Since we attend the traditional Latin Mass, we observe the traditional liturgical calendar in our home as well. You may notice that certain feasts I mention below are on different days than you are used to.
2013 Traditional Liturgical Calendar, The Seraphim Company
Butler's Lives of the Saints Vol. III, Thurston and Atwater version - by far the best version of Butler's, and it follows the old calendar. It's hard to put down once you pick it up - the stories are fascinating!
St. Andrew's Daily Missal (1953)
Around the Year with the Trapp family, Maria Von Trapp - I've mentioned this book a number of times. I absolutely can't say enough good about it. A wonderful source for how to observe the feasts and fasts of the Church.
The Bad Catholic's Guide to Good Living: A Loving Look at the Lighter Side of Catholic Faith, with Recipes for Feasts and Fun , John zmirak and Denise Matychowiak- very amusing book, with some real and some tongue-in-cheek suggestions for celebrating the Catholic year. Follows the new calendar, though, so a little more flipping around to find what I needed.
Feast Day Cookbook; The Traditional Catholic Feast Day Dishes of Many Lands - I've mentioned this one before as well. Good source of information and recipes (though some are a bit "dated" in terms of ingredients).
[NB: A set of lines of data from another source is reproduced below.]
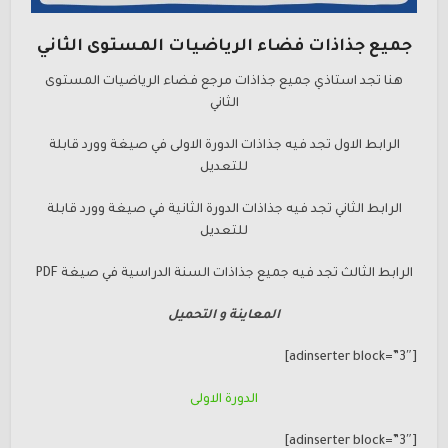
جميع جذاذات فضاء الرياضيات المستوى الثاني
هنا تجد استاذي جميع جذاذات مرجع فضاء الرياضيات المستوى
الثاني
الرابط الاول تجد فيه جذاذات الدورة الاولى في صيغة وورد قابلة
للتعديل
الرابط الثاني تجد فيه جذاذات الدورة الثانية في صيغة وورد قابلة
للتعديل
الرابط الثالث تجد فيه جميع جذاذات السنة الدراسية في صيغة PDF
المعاينة و التحميل
[adinserter block=”3″]
الدورة الاولى
[adinserter block=”3″]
The Catholic Home: Celebrations and Traditions for Holidays, Feast Days, and Every Day - This book came highly recommended by several blogs and by Amazon ratings. I haven't read enough of it to give a recommendation either for or against.
The Big Book of Catholic Customs and Traditions for Children's Faith Formation - this book sounded pretty promising, but I find that there's not a lot of "meat" to it, and a lot of suggestions for activities are only vaguely Catholic and/or kinda corny.
Some good online sources for these sorts of things: Shower of Roses and Catholic Icing
July 1 - Most Precious Blood of Our Lord
Have friends over for dinner of red meat and red wine, and pray the Litany of The Most Precious Blood.
The whole month of July is dedicated to the Precious Blood, so this would be an appropriate prayer to use on any day.
July 2 - Visitation of the Blessed Virgin Mary
This is one of the joyful Mysteries of the Rosary, so I suggested to Tom that maybe we pray that particular decade of the Rosary. He decided we should be more ambitious and say a whole Rosary instead. But it seems weird to use the Joyful Mysteries on a Tuesday (which is usually for the Sorrowful Mysteries). Can you mix and match?? Maybe we should just pray (sing?) the Magnificat instead.
July 4 - American Independence Day (not actually in the Catholic Calendar!)
Prayer for Government (because they could really use it)
July 8 - St. Elizabeth Queen of Portugal
Read her story in Lives of the Saints since it's pretty inspiring, and read Proverbs 31:10-31 which is part of the Mass Propers for her feast day.
July 14 - St. Kateri Tekakwitha (technically not in the traditional calendar, since she was only recently canonized).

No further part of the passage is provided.